• **THE TASK**
Which of the lines below hold the word "подтверждения"? Pull each of them out.

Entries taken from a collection
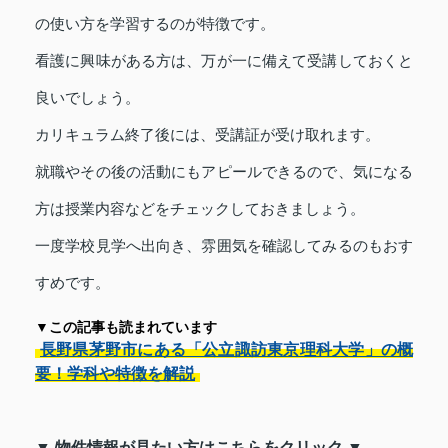
の使い方を学習するのが特徴です。
看護に興味がある方は、万が一に備えて受講しておくと
良いでしょう。
カリキュラム終了後には、受講証が受け取れます。
就職やその後の活動にもアピールできるので、気になる
方は授業内容などをチェックしておきましょう。
一度学校見学へ出向き、雰囲気を確認してみるのもおす
すめです。
▼この記事も読まれています
長野県茅野市にある「公立諏訪東京理科大学」の概
要！学科や特徴を解説
▼ 物件情報が見たい方はこちらをクリック ▼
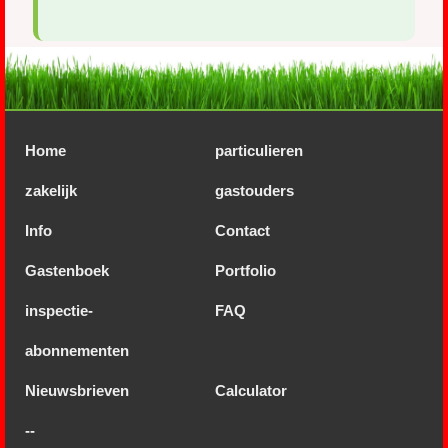
Home
particulieren
zakelijk
gastouders
Info
Contact
Gastenboek
Portfolio
inspectie-
FAQ
abonnementen
Nieuwsbrieven
Calculator
--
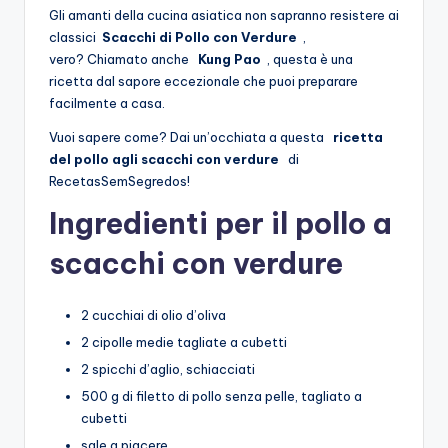
Gli amanti della cucina asiatica non sapranno resistere ai
classici
Scacchi di Pollo con Verdure
,
vero? Chiamato anche
Kung Pao
, questa è una
ricetta dal sapore eccezionale che puoi preparare
facilmente a casa.
Vuoi sapere come? Dai un’occhiata a questa
ricetta
del pollo agli scacchi con verdure
di
RecetasSemSegredos!
Ingredienti per il pollo a
scacchi con verdure
2 cucchiai di olio d’oliva
2 cipolle medie tagliate a cubetti
2 spicchi d’aglio, schiacciati
500 g di filetto di pollo senza pelle, tagliato a
cubetti
sale a piacere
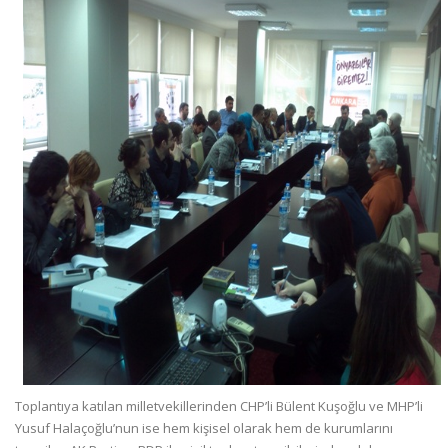
Toplantıya katılan milletvekillerinden CHP’li Bülent Kuşoğlu ve MHP’li
Yusuf Halaçoğlu’nun ise hem kişisel olarak hem de kurumlarını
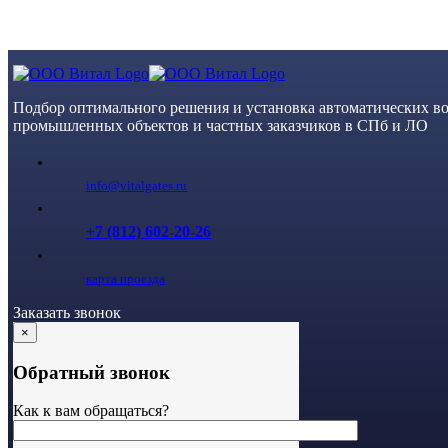
Skip
to
content
Подбор оптимального решения и установка автоматических во
промышленных объектов и частных заказчиков в СПб и ЛО
info@vitalgates.ru
+7 (812) 602-20-26
карта проезда
Заказать звонок
×
Обратный звонок
Как к вам обращаться?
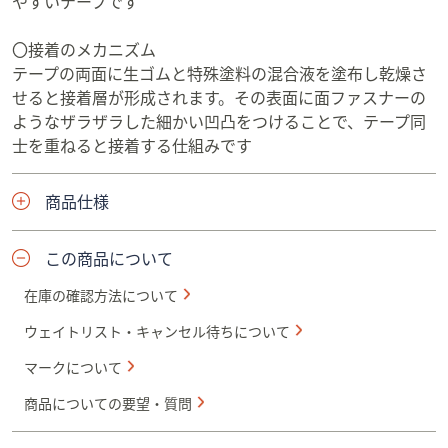
やすいテープです
〇接着のメカニズム
テープの両面に生ゴムと特殊塗料の混合液を塗布し乾燥さ
せると接着層が形成されます。その表面に面ファスナーの
ようなザラザラした細かい凹凸をつけることで、テープ同
士を重ねると接着する仕組みです
商品仕様
この商品について
在庫の確認方法について
ウェイトリスト・キャンセル待ちについて
マークについて
商品についての要望・質問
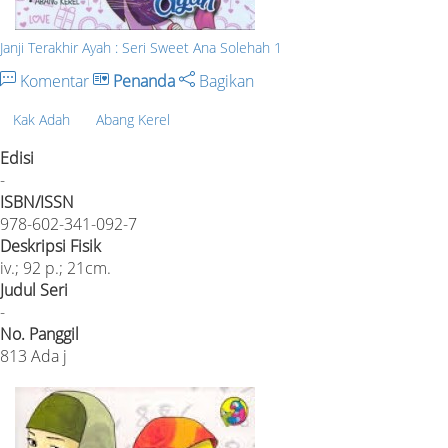
Janji Terakhir Ayah : Seri Sweet Ana Solehah 1
Komentar
Penanda
Bagikan
Kak Adah
Abang Kerel
Edisi
-
ISBN/ISSN
978-602-341-092-7
Deskripsi Fisik
iv.; 92 p.; 21cm.
Judul Seri
-
No. Panggil
813 Ada j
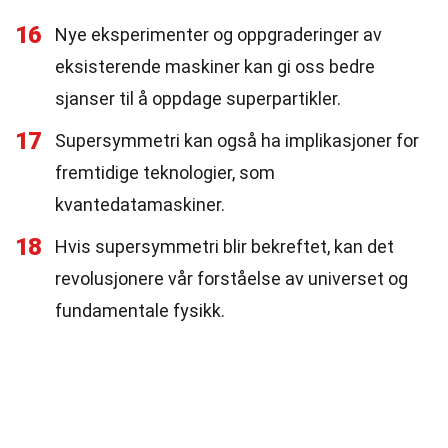
16
Nye eksperimenter og oppgraderinger av
eksisterende maskiner kan gi oss bedre
sjanser til å oppdage superpartikler.
17
Supersymmetri kan også ha implikasjoner for
fremtidige teknologier, som
kvantedatamaskiner.
18
Hvis supersymmetri blir bekreftet, kan det
revolusjonere vår forståelse av universet og
fundamentale fysikk.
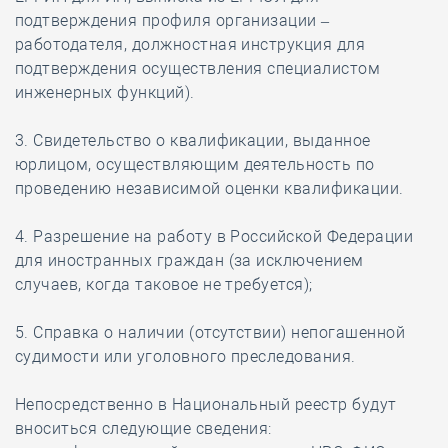
подтверждения профиля организации –
работодателя, должностная инструкция для
подтверждения осуществления специалистом
инженерных функций).
3. Свидетельство о квалификации, выданное
юрлицом, осуществляющим деятельность по
проведению независимой оценки квалификации.
4. Разрешение на работу в Российской Федерации
для иностранных граждан (за исключением
случаев, когда таковое не требуется);
5. Справка о наличии (отсутствии) непогашенной
судимости или уголовного преследования.
Непосредственно в Национальный реестр будут
вноситься следующие сведения:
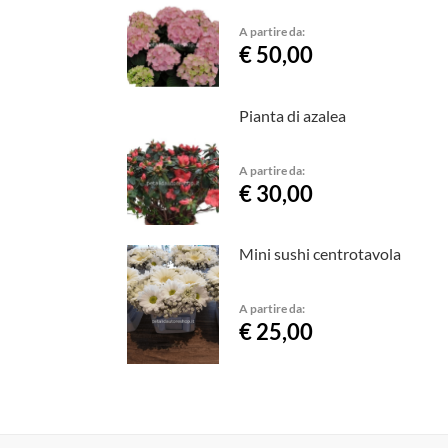
A partire da:
€ 50,00
Pianta di azalea
A partire da:
€ 30,00
Mini sushi centrotavola
A partire da:
€ 25,00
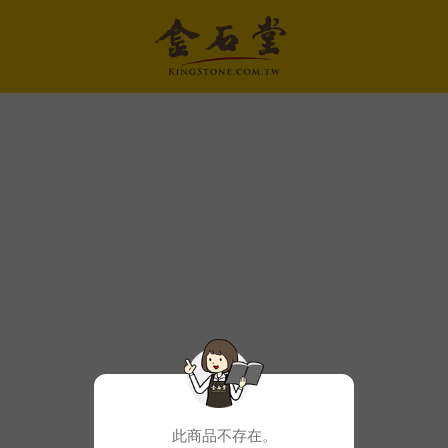
此商品不存在。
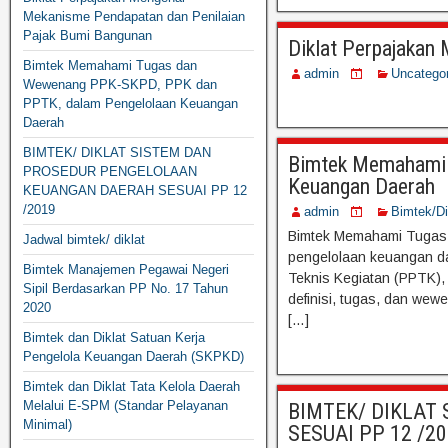
Mekanisme Pendapatan dan Penilaian
Pajak Bumi Bangunan
Diklat Perpajakan
Bimtek Memahami Tugas dan
admin
Uncatego
Wewenang PPK-SKPD, PPK dan
PPTK, dalam Pengelolaan Keuangan
Daerah
BIMTEK/ DIKLAT SISTEM DAN
Bimtek Memahami 
PROSEDUR PENGELOLAAN
Keuangan Daerah
KEUANGAN DAERAH SESUAI PP 12
/2019
admin
Bimtek/D
Bimtek Memahami Tugas
Jadwal bimtek/ diklat
pengelolaan keuangan da
Bimtek Manajemen Pegawai Negeri
Teknis Kegiatan (PPTK)
Sipil Berdasarkan PP No. 17 Tahun
definisi, tugas, dan wew
2020
[…]
Bimtek dan Diklat Satuan Kerja
Pengelola Keuangan Daerah (SKPKD)
Bimtek dan Diklat Tata Kelola Daerah
Melalui E-SPM (Standar Pelayanan
BIMTEK/ DIKLAT
Minimal)
SESUAI PP 12 /2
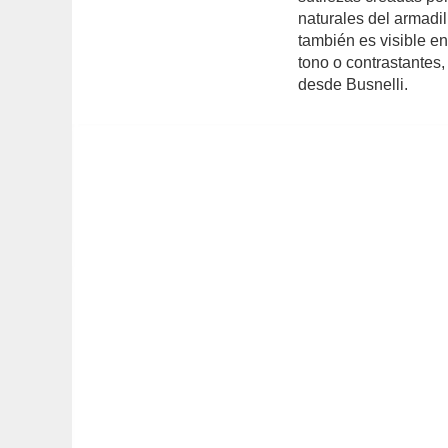
naturales del armadi
también es visible en
tono o contrastantes
desde Busnelli.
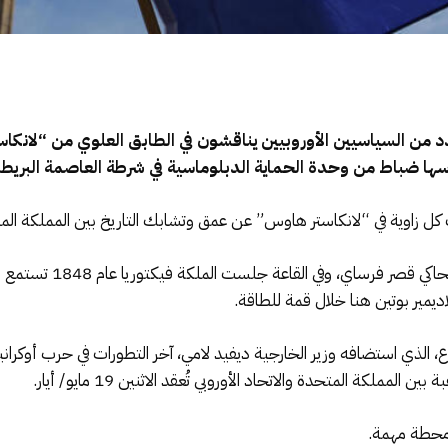
 من السياسيين الأوروبيين يناقشون في الطابق العلوي من “لانكا
حرسها ضباط من وحدة الحماية الدبلوماسية في شرطة العاصمة البريطا
شف كل زاوية في “لانكاستر هاوس” عن عمق وتشابك التاريخ بين المملكة المت
السلم المزدوج الفخم في ا
الذي استضافه وزير الخارجية ديفيد لامي، آخر التطورات في حرب أوكرانيا، و
لمملكة المتحدة والاتحاد الأوروبي تُعقد الاثنين 19 مايو/ أيار.
 محطة مهمة.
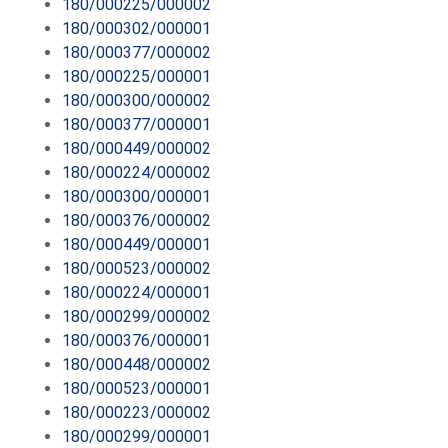
180/000225/000002
180/000302/000001
180/000377/000002
180/000225/000001
180/000300/000002
180/000377/000001
180/000449/000002
180/000224/000002
180/000300/000001
180/000376/000002
180/000449/000001
180/000523/000002
180/000224/000001
180/000299/000002
180/000376/000001
180/000448/000002
180/000523/000001
180/000223/000002
180/000299/000001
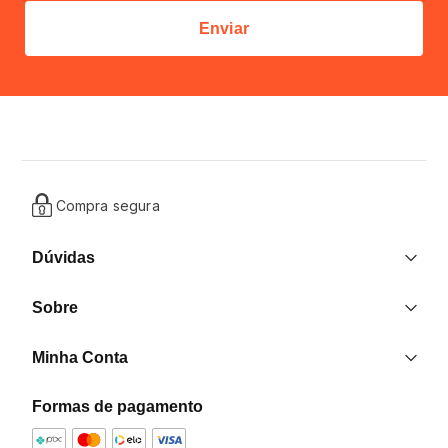
Enviar
Compra segura
Dúvidas
Entrega
Sobre
Trocas e Devoluções
Nossas Lojas
Contato
Minha Conta
Quem Somos
Criar uma Conta
Formas de pagamento
Formas de pagamento
Minha Conta
Política de Privacidade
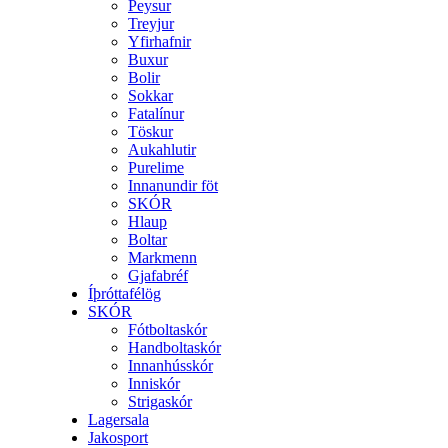
Peysur
Treyjur
Yfirhafnir
Buxur
Bolir
Sokkar
Fatalínur
Töskur
Aukahlutir
Purelime
Innanundir föt
SKÓR
Hlaup
Boltar
Markmenn
Gjafabréf
Íþróttafélög
SKÓR
Fótboltaskór
Handboltaskór
Innanhússkór
Inniskór
Strigaskór
Lagersala
Jakosport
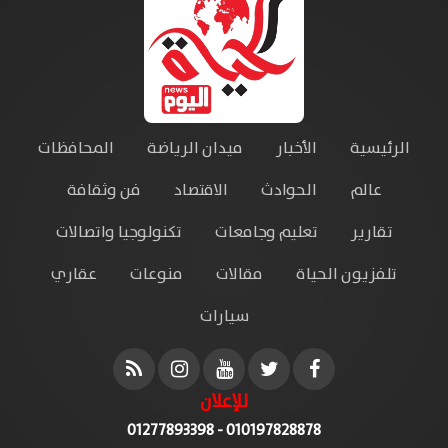
الرئيسية
الأخبار
ميدان الرياضة
المحافظات
عالم
الحوادث
الاقتصاد
فن وثقافة
تقارير
تعليم وجامعات
تكنولوجيا واتصالات
تلفزيون الحياة
مقالات
منوعات
عقاري
سيارات
للإعلان
010197828878 - 01277893398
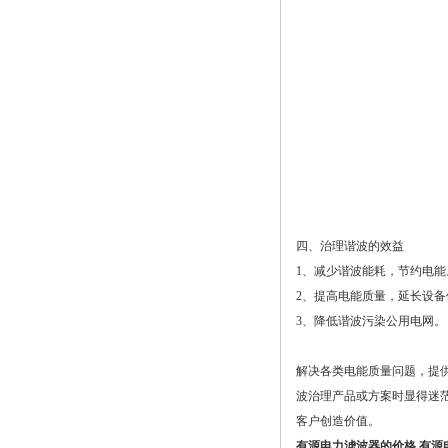
四、治理谐波的效益
1、减少谐波能耗，节约电能
2、提高电能质量，延长设备
3、降低谐波污染公用电网。
解决各类电能质量问题，提
波治理产品或方案时显得迷
客户创造价值。
有源电力滤波器的价格
有源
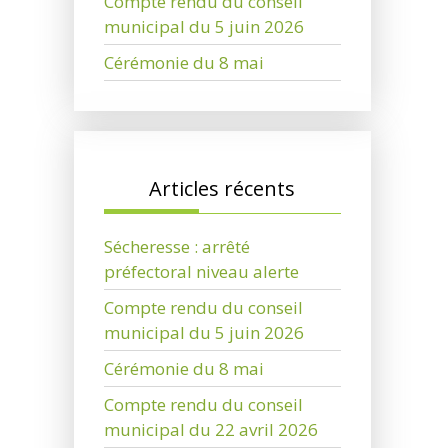
Compte rendu du conseil
municipal du 5 juin 2026
Cérémonie du 8 mai
Articles récents
Sécheresse : arrêté
préfectoral niveau alerte
Compte rendu du conseil
municipal du 5 juin 2026
Cérémonie du 8 mai
Compte rendu du conseil
municipal du 22 avril 2026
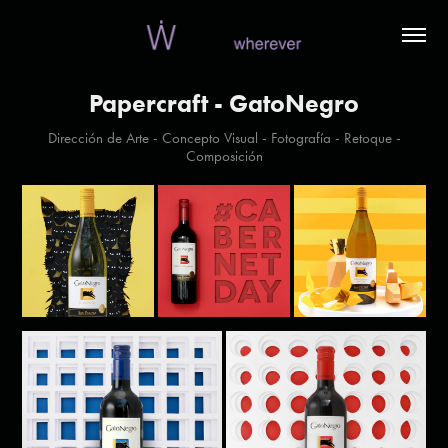
Papercraft - GatoNegro
Dirección de Arte - Concepto Visual - Fotografía - Retoque -
Composición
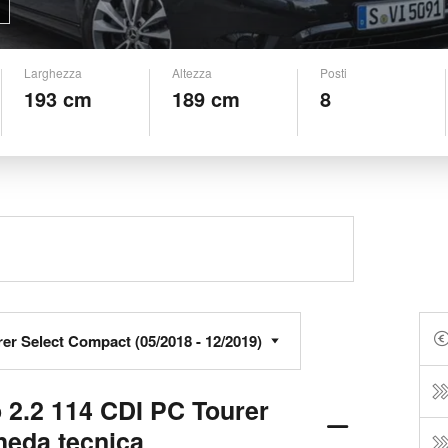
Larghezza
Altezza
Posti
193 cm
189 cm
8
 2.2 114 CDI PC Tourer
heda tecnica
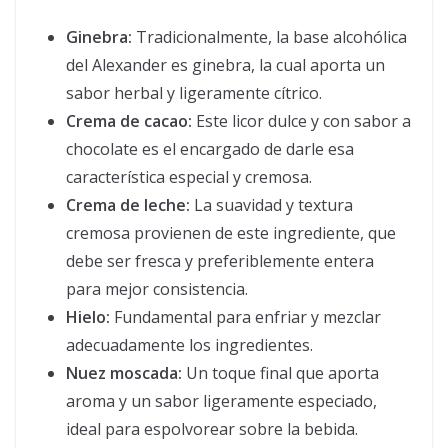
Ginebra:
Tradicionalmente, la base alcohólica
del Alexander es ginebra, la cual aporta un
sabor herbal y ligeramente cítrico.
Crema de cacao:
Este licor dulce y con sabor a
chocolate es el encargado de darle esa
característica especial y cremosa.
Crema de leche:
La suavidad y textura
cremosa provienen de este ingrediente, que
debe ser fresca y preferiblemente entera
para mejor consistencia.
Hielo:
Fundamental para enfriar y mezclar
adecuadamente los ingredientes.
Nuez moscada:
Un toque final que aporta
aroma y un sabor ligeramente especiado,
ideal para espolvorear sobre la bebida.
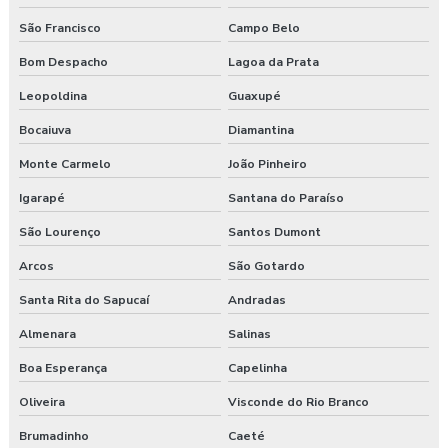
São Francisco
Campo Belo
Bom Despacho
Lagoa da Prata
Leopoldina
Guaxupé
Bocaiuva
Diamantina
Monte Carmelo
João Pinheiro
Igarapé
Santana do Paraíso
São Lourenço
Santos Dumont
Arcos
São Gotardo
Santa Rita do Sapucaí
Andradas
Almenara
Salinas
Boa Esperança
Capelinha
Oliveira
Visconde do Rio Branco
Brumadinho
Caeté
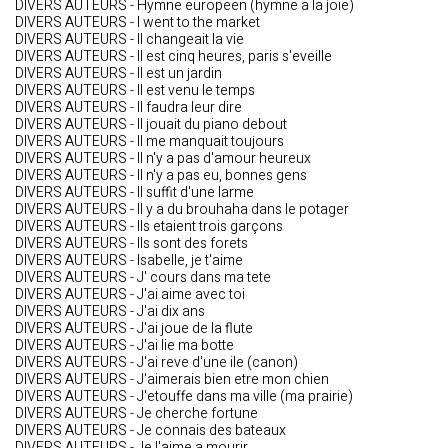
DIVERS AUTEURS - Hymne europeen (hymne a la joie)
DIVERS AUTEURS - I went to the market
DIVERS AUTEURS - Il changeait la vie
DIVERS AUTEURS - Il est cinq heures, paris s'eveille
DIVERS AUTEURS - Il est un jardin
DIVERS AUTEURS - Il est venu le temps
DIVERS AUTEURS - Il faudra leur dire
DIVERS AUTEURS - Il jouait du piano debout
DIVERS AUTEURS - Il me manquait toujours
DIVERS AUTEURS - Il n'y a pas d'amour heureux
DIVERS AUTEURS - Il n'y a pas eu, bonnes gens
DIVERS AUTEURS - Il suffit d'une larme
DIVERS AUTEURS - Il y a du brouhaha dans le potager
DIVERS AUTEURS - Ils etaient trois garçons
DIVERS AUTEURS - Ils sont des forets
DIVERS AUTEURS - Isabelle, je t'aime
DIVERS AUTEURS - J' cours dans ma tete
DIVERS AUTEURS - J'ai aime avec toi
DIVERS AUTEURS - J'ai dix ans
DIVERS AUTEURS - J'ai joue de la flute
DIVERS AUTEURS - J'ai lie ma botte
DIVERS AUTEURS - J'ai reve d'une ile (canon)
DIVERS AUTEURS - J'aimerais bien etre mon chien
DIVERS AUTEURS - J'etouffe dans ma ville (ma prairie)
DIVERS AUTEURS - Je cherche fortune
DIVERS AUTEURS - Je connais des bateaux
DIVERS AUTEURS - Je l'aime a mourir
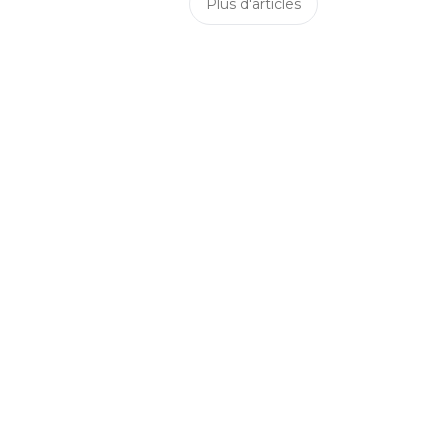
Plus d'articles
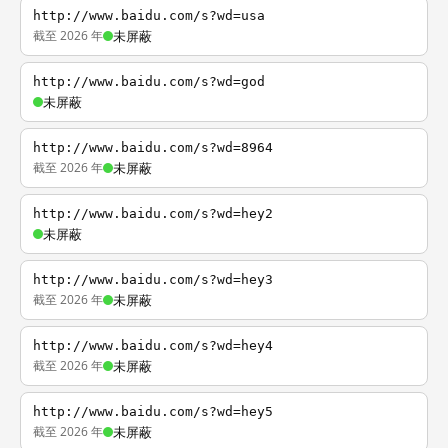
http://www.baidu.com/s?wd=usa
截至 2026 年
未屏蔽
http://www.baidu.com/s?wd=god
未屏蔽
http://www.baidu.com/s?wd=8964
截至 2026 年
未屏蔽
http://www.baidu.com/s?wd=hey2
未屏蔽
http://www.baidu.com/s?wd=hey3
截至 2026 年
未屏蔽
http://www.baidu.com/s?wd=hey4
截至 2026 年
未屏蔽
http://www.baidu.com/s?wd=hey5
截至 2026 年
未屏蔽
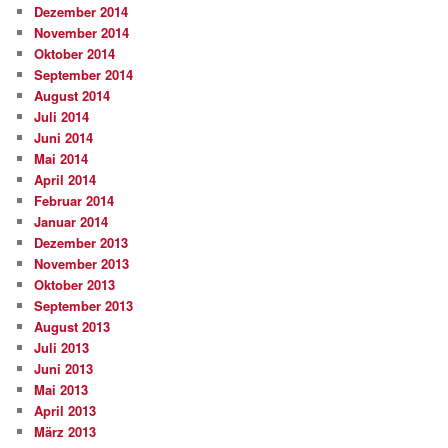
Dezember 2014
November 2014
Oktober 2014
September 2014
August 2014
Juli 2014
Juni 2014
Mai 2014
April 2014
Februar 2014
Januar 2014
Dezember 2013
November 2013
Oktober 2013
September 2013
August 2013
Juli 2013
Juni 2013
Mai 2013
April 2013
März 2013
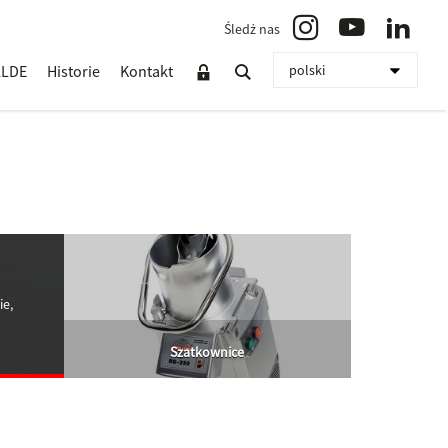
Śledż nas
LLDE
Historie
Kontakt
ie,
Szatkownice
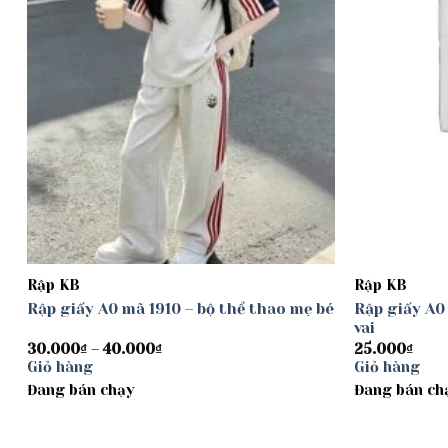
Rập KB
Rập KB
Rập giấy A0 mã 1910 – bộ thể thao mẹ bé
Rập giấy A0
vai
Khoảng
30.000
₫
–
40.000
₫
25.000
₫
giá:
Giỏ hàng
Giỏ hàng
từ
Đang bán chạy
30.000₫
Đang bán ch
đến
40.000₫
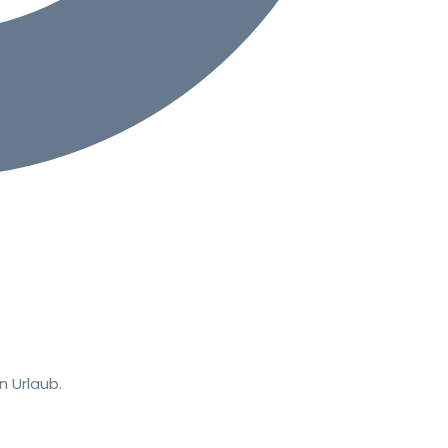
 Urlaub.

• **SOLUTION TO THIS TASK**
подтверждения профиля организации –
подтверждения осуществления специалистом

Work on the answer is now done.